A型肝炎は、A型肝炎ウイルスによる感染症です。汚染された食物や水の摂取、ウイルスが付着した手で口に触れることによる経口感染のほか、性的接触や便に排出されたウイルスによっても感染します。

 上下水道が整備されている日本では、感染症発生動向調査によると、A型肝炎の報告数は年間100~300件で推移していましたが、2018年は年間累計925例の報告がありました。
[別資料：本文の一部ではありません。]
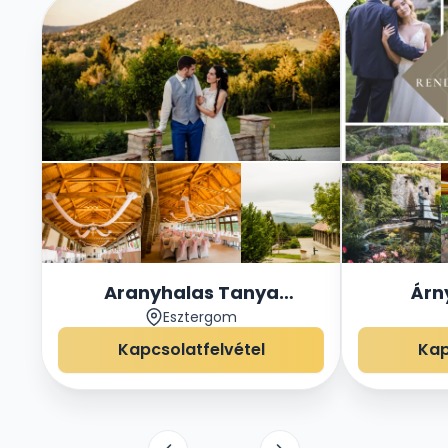
Aranyhalas Tanya
Árn
Esztergom
Rendezvényház
Rend
Kapcsolatfelvétel
Kap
日本では、60歳未満のA型肝炎ウイルス抗体保有率は1%と低く、A型肝炎の流行が起こる危険性が指摘されています。

 A型肝炎を予防するためのワクチンはありますが、残念ながら小児の定期接種には含まれていません。任意接種となっており、接種にかかる費用は自己負担です。主に、海外に渡航する際に必要なワクチンの一つとして接種されていましたが、災害ボランティアに参加する際はもちろんのこと、新型コロナウイルスワクチンを含め、個人の積極的な予防対策が今後さらに問われる世の中になってきているのではないでしょうか。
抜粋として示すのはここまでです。